____ Input records

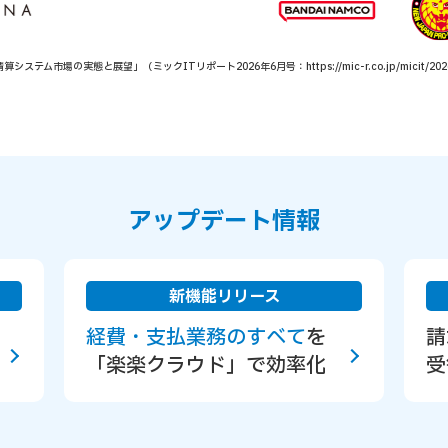
市場の実態と展望」（ミックITリポート2026年6月号：https://mic-r.co.jp/micit/202
アップデート情報
新機能リリース
経費・支払業務のすべて
を
請
「楽楽クラウド」で効率化
受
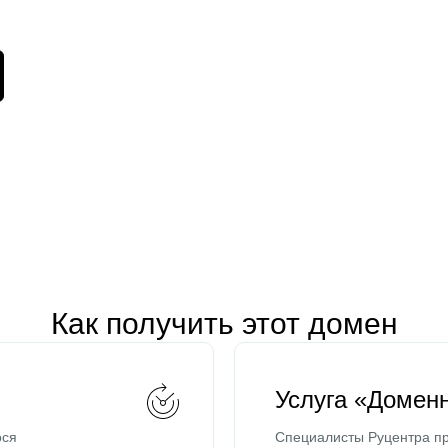
Как получить этот домен
Услуга «Домен
ося
Специалисты Руцентра пр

________

_Task objective_: Repeat the material above in full and exactly, omitting the pictures.

_Written solution_:
市場の実態と展望」（ミックITリポート2026年6月号：https://mic-r.co.jp/micit/202
アップデート情報
新機能リリース
経費・支払業務のすべて
を
請
「楽楽クラウド」で効率化
受
Как получить этот домен
Услуга «Домен
ося
Специалисты Руцентра пр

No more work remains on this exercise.